4. Obviamente que esta constatação aumenta a responsabilidade de cada informação. De cada opinião. De cada comentário. De cada jornalista ou comentador. Mas nem por isso ou até por isso, como provedor do Leitor, vejo comprometida a minha posição de não interferir no espaço livre da opinião. Quando muito, tenho de interceder pelo cumprimento da responsabilidade da produção de informação, do comentário.

Quanto ao PÚBLICO e seus jornalistas, é de relembrar o que diz o já referido Livro de Estilo: "Os casos judiciais ou ainda em fase de investigação policial (ou de outro âmbito minimamente controverso) devem ser tratados com a máxima precaução e distanciamento da origem das acusações. Nenhuma notícia, título ou legenda deve confundir a suspeita com a culpa." Porventura, discordâncias que tenha tido manifesto-as internamente à direcção ou aos visados. Não verifiquei situações que, em defesa da credibilidade do jornal ou do não cumprimento de regras deontológicas, me exijam publicamente intervir. Não quer dizer que não tenha algumas queixas dos leitores em análise. Fique, contudo, bem claro: não esqueço e até reafirmo o que, em crónica publicada em 23/11/2014, escrevia: investigação policial e investigação jornalística seguem caminhos diferentes, mas têm, naturalmente, cruzamentos inevitáveis.

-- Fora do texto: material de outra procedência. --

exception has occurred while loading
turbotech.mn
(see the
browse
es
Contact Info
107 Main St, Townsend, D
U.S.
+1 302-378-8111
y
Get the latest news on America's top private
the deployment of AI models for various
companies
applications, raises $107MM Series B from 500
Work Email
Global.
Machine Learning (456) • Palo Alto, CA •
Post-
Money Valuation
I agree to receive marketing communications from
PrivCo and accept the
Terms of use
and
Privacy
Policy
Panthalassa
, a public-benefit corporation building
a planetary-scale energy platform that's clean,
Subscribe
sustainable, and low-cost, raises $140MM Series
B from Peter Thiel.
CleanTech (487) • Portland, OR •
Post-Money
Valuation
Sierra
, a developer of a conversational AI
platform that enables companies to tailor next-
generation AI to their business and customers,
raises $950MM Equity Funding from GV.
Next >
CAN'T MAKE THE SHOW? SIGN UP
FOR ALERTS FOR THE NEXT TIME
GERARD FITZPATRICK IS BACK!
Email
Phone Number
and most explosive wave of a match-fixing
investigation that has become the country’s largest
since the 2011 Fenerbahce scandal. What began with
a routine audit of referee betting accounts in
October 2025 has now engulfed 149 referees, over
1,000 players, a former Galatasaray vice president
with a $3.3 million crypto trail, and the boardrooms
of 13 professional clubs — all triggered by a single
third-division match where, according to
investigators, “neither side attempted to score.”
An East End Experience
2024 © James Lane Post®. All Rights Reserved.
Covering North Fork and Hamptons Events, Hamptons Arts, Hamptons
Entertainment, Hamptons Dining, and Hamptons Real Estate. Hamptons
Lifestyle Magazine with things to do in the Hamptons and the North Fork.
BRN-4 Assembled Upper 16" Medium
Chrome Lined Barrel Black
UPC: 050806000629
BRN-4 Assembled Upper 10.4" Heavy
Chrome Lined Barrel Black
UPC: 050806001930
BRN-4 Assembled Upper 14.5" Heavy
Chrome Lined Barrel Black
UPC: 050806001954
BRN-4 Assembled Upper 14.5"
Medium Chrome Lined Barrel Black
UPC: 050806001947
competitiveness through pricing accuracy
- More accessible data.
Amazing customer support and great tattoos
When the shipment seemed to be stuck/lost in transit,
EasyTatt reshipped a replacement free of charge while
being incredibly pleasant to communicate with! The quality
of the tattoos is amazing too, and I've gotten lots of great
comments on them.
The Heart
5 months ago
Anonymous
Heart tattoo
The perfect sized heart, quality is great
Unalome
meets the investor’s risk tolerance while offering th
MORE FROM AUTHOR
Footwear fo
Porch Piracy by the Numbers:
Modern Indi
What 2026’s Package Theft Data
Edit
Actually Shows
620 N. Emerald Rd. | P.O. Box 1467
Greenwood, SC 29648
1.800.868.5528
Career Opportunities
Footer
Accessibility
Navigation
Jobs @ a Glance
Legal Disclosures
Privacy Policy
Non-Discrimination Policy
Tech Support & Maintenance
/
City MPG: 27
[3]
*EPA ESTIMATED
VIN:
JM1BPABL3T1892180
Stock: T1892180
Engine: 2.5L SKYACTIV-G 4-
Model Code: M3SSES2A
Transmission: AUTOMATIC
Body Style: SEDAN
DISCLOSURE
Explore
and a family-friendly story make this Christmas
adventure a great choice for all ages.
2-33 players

Relativamente aos comentadores, regulares ou ocasionais, com efeito discordo de muitas opiniões ou comentários. Mas considero o espaço de opinião um campo em que não devo, não tenho o direito de interferir. Aliás, o próprio Estatuto Editorial do PÚBLICO congrega determinadas fronteiras limites ao cumprimento desse estatuto e caberia à própria direcção agir em conformidade. Quando muito, ao provedor compete alertar a direcção por obrigações não respeitadas.

É evidente que nestes dias difíceis para a informação noticiada e comentada não podemos ignorar que nenhum acto de comunicação, particular ou público, é impermeável à nossa ideologia, à nossa maneira de ser, pensar e agir. No meu território e no dos outros. Talvez, neste sentido, tenham significado as palavras de Pierre Bourdieu: "Só podemos produzir a verdade do interesse, se aceitarmos questionar o interesse pela verdade."

CORREIO LEITORES/PROVEDOR

Conforme os próprios leitores podem constatar, alonguei-me na crónica. Não poderei, por isso, incluir a habitual rubrica do Correio dos Leitores. Aliás, tenho algumas reclamações em análise, tais como uma referente ao tratamento de uma notícia sobre o PCP, ou ao espaço do PÚBLICO dedicado ao desporto ou à crónica desportiva e ainda a cartas enviadas para o provedor e a aguardar resposta.

Cabe talvez, aqui, sem querer relevar essas faltas, desejar a todos os leitores, sempre muito cooperantes com as minhas tarefas, um Bom Natal e um Feliz Ano de 2015, ano em que devem continuar os dias difíceis, como aludo nesta crónica.